Introduction. The study is devoted to the problem of functional asymmetry of neural networks and their transformation from static closed loop testing (Closed loop system) to dynamic stress-test (Dynamic stress-test).
Purpose. In young men aged 16-17, we sought to provide evidence of the presence of functional asymmetry of neural networks in a dynamic test with gradually increasing speed of presentation of signals and reactions with the left (goL) and right (goR) hands, as well as a no-go signal.
Methods. The study was conducted on 45 young men aged 16-17 using the computer system "Diagnost-1M".
Results. It was proven that the functional asymmetry of neural networks, as well as the temporal characteristics of differentiation in the goL/no-go/goR paradigm, depend on the modality (figurative or verbal) of signals and the speed of their presentation.

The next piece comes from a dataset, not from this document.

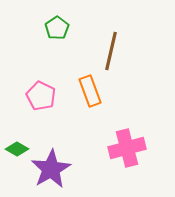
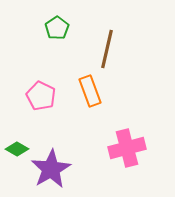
brown line: moved 4 px left, 2 px up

In 16-17 year old boys, the speed of performing the goL/no-go/goR task was higher for figurative than for verbal signals. For verbal signals, a statistically significant predominance of left-hemisphere functional asymmetry was found only at speeds of 30 and 60 signals/min, while for figurative signals such asymmetry of neural networks was absent. When the task speed was increased to 90 and 120 signals/min for figurative and verbal signals, the asymmetry of neural networks was also absent.
Conclusions. The study provides additional information regarding the asymmetry of neural networks underlying the processes of excitation and inhibition. The question of the participation of different information processing mechanisms in the go/no-go/go mode is discussed.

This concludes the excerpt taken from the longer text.